An End-to-End System for Reproducibility Assessment of Source Code Repositories via Their Readmes

This repo contains the code for research titled "An End-to-End System for Reproducibility Assessment of Source Code Repositories via Their Readmes" (2023)

Demo page is available at: https://repro-der.streamlit.app/

Content

An End-to-End System for Reproducibility Assessment of Source Code Repositories via Their Readmes
Content
How to Start?
- General Installation
- Requirements
Project Structure
- Data
- Models
- Notebooks
- End-to-end System
- Util
Training
Evaluation
Results
- Citation

How to Start?

General Installation

Clone the Repo
Prepare the data
1. Data (download)
2. Model (download)
- Models are also available at HuggingFace
Download all the data and model from the links provided above, unzip/ unarchive the data, and then copy the data ve model folders to the main directory in the repo.
Make sure you have Python 3.9.13 installed on your system
In order to use the GitHub API, you need to rename the example.config.ini file to config.ini and enter your api token.
Follow the steps specified in Requirements

Requirements

Use pip install poetry command to install poetry.
Install all the necessary using poetry install command.
Use poetry shell command to enter the poetry virtual environment.
(Optional) Install pytorch-cuda version with poe install command to run pytorch over GPU.
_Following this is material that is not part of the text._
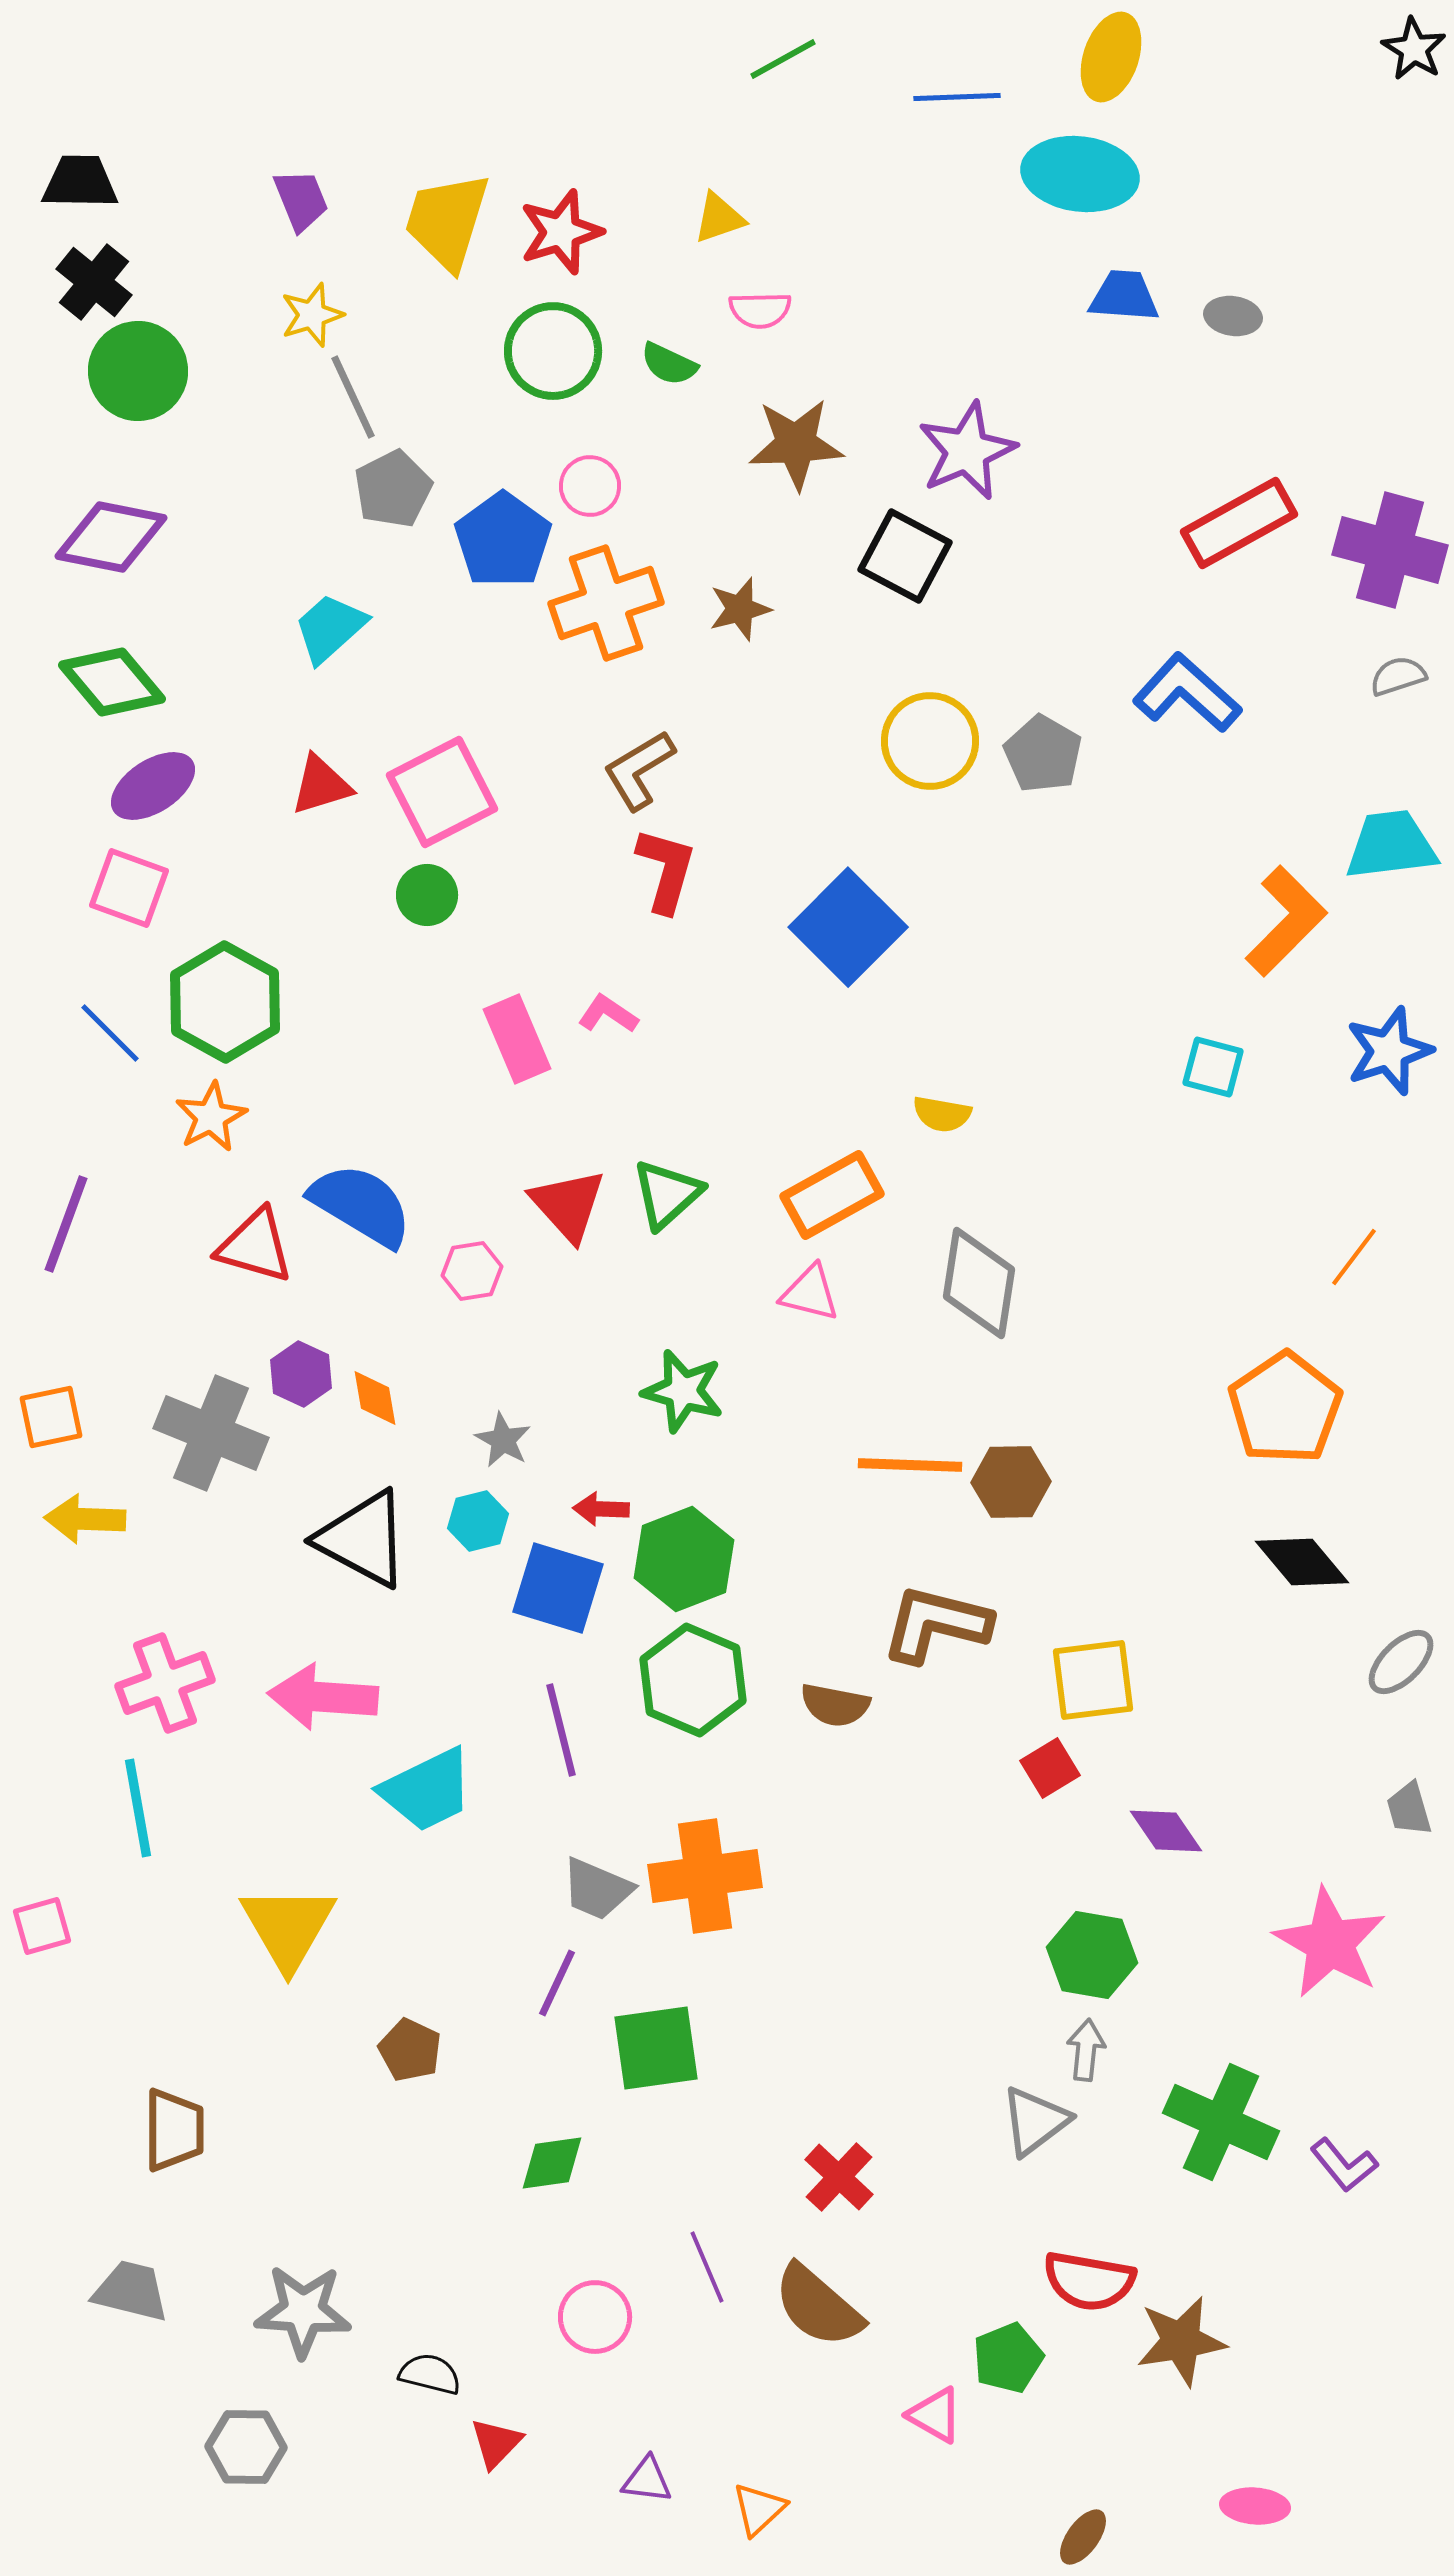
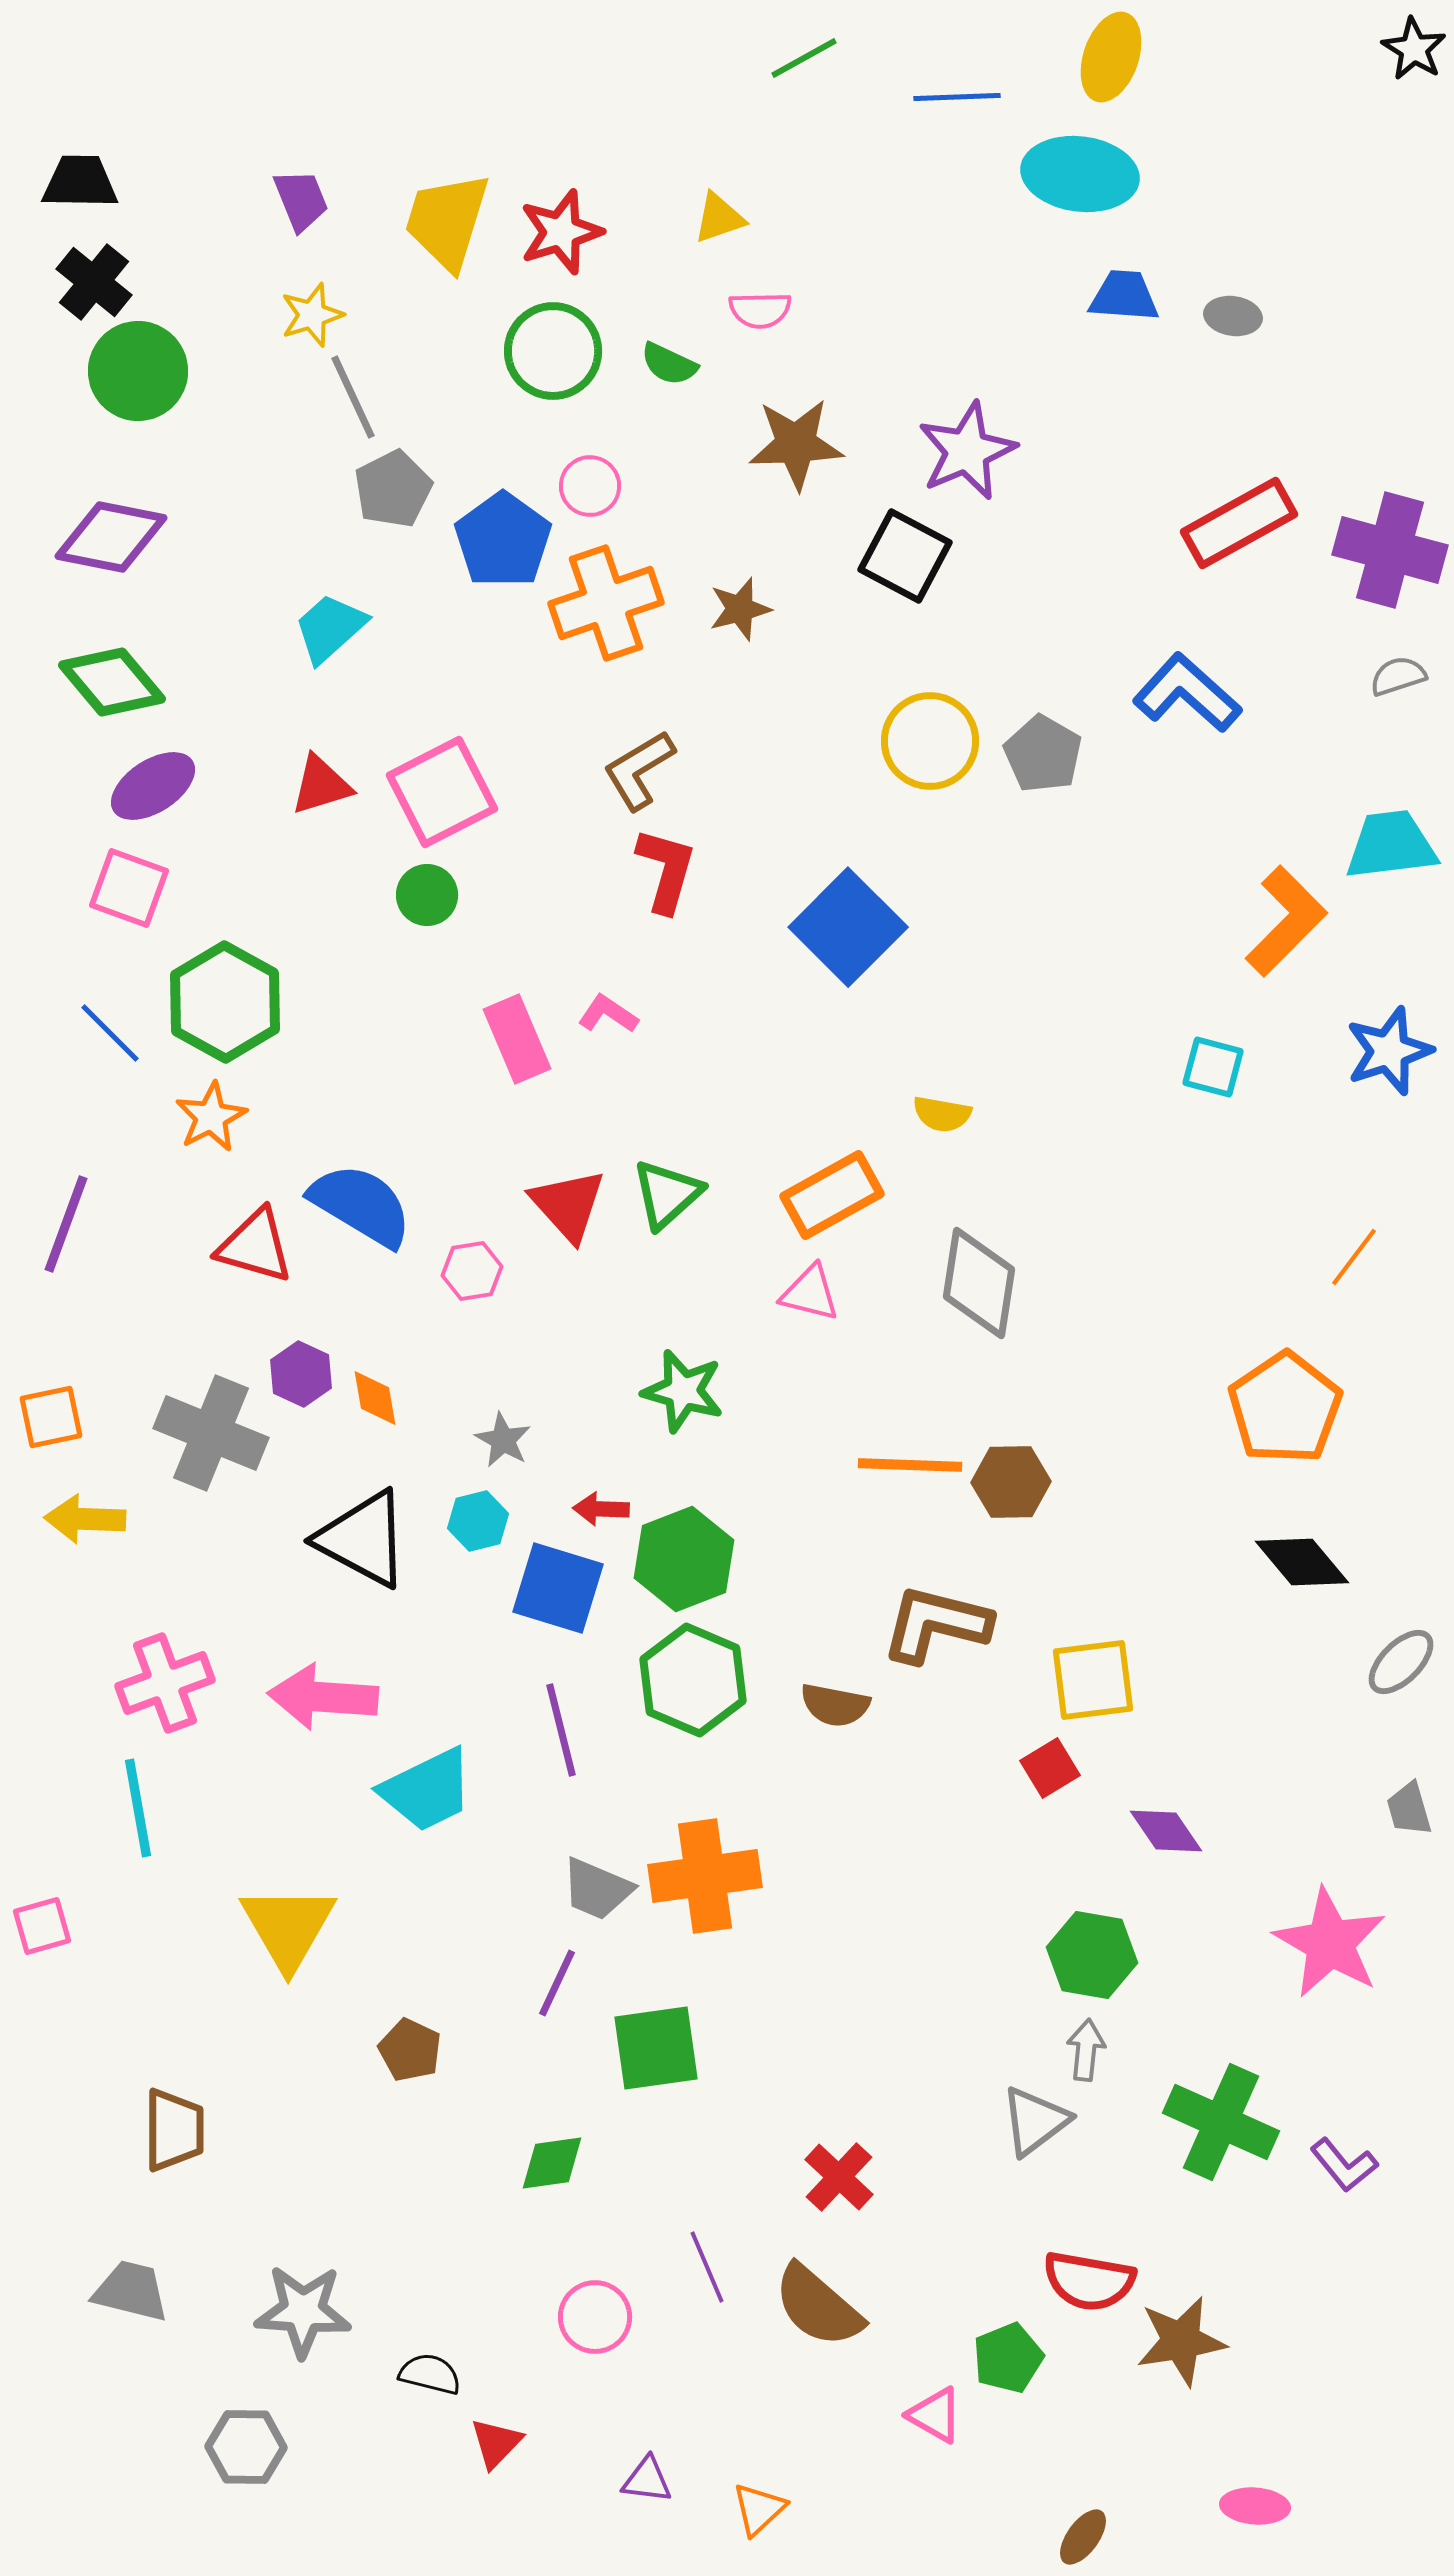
green line at (783, 59): moved 21 px right, 1 px up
Note: CUDA must be installed in your system to do this step.

Project Structure

Data

acl: The directory contains the Readme files corresponding to articles collected from the ACL Anthology site, and the training data composed of these Readme contents.
constants: This directory is the repository for the static data utilized during the development process.
paperswithcode: This includes the data used during the system's evaluation.

Models

It is the directory where the pretrained models used in the system are located.

Notebooks

data-analysis-statistics: Data analyses and statistical analysis codes.
data-gathering: Data collection process codes.
data-preparation: Data preparation process codes.
e2e-system: Evaluation of the system codes.
labelling: Data labeling and agreement calculation codes.
training: Model training codes.

End-to-end System

The directory where the main code files of the system are located. You can import the classes here and use them in different codes.

Util

This directory contains helper classes such as readme parser, github helper.

Training

In the notebooks/training directory you can find the code for training both the hierarchical and the BERT model. It can be run after editing the data and model paths.

Evaluation

In the notebooks/e2e-system directory you can find the code for evaluating the system. It can be run after editing the data and model paths.

Results

Performance results of the system are below.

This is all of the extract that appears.